EXERCISE AIM
Reproduce the records below in full and exactly, without their images.

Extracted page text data
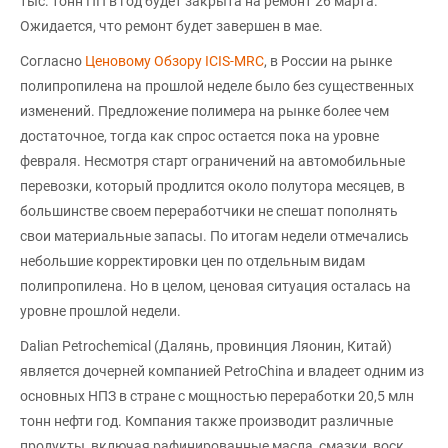
тыс. тонн ПП в год будет закрыта на ремонт 26 марта.
Ожидается, что ремонт будет завершен в мае.
Согласно
Ценовому Обзору ICIS-MRC
, в России на рынке
полипропилена на прошлой неделе было без существенных
изменений. Предложение полимера на рынке более чем
достаточное, тогда как спрос остается пока на уровне
февраля. Несмотря старт ограничений на автомобильные
перевозки, который продлится около полутора месяцев, в
большинстве своем переработчики не спешат пополнять
свои материальные запасы. По итогам недели отмечались
небольшие корректировки цен по отдельным видам
полипропилена. Но в целом, ценовая ситуация осталась на
уровне прошлой недели.
Dalian Petrochemical (Далянь, провинция Ляонин, Китай)
является дочерней компанией PetroChina и владеет одним из
основных НПЗ в стране с мощностью переработки 20,5 млн
тонн нефти год. Компания также производит различные
продукты, включая рафинированные масла, смазки, воск,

EXERCISE ANSWER
тыс. тонн ПП в год будет закрыта на ремонт 26 марта.
Ожидается, что ремонт будет завершен в мае.
Согласно
Ценовому Обзору ICIS-MRC
, в России на рынке
полипропилена на прошлой неделе было без существенных
изменений. Предложение полимера на рынке более чем
достаточное, тогда как спрос остается пока на уровне
февраля. Несмотря старт ограничений на автомобильные
перевозки, который продлится около полутора месяцев, в
большинстве своем переработчики не спешат пополнять
свои материальные запасы. По итогам недели отмечались
небольшие корректировки цен по отдельным видам
полипропилена. Но в целом, ценовая ситуация осталась на
уровне прошлой недели.
Dalian Petrochemical (Далянь, провинция Ляонин, Китай)
является дочерней компанией PetroChina и владеет одним из
основных НПЗ в стране с мощностью переработки 20,5 млн
тонн нефти год. Компания также производит различные
продукты, включая рафинированные масла, смазки, воск,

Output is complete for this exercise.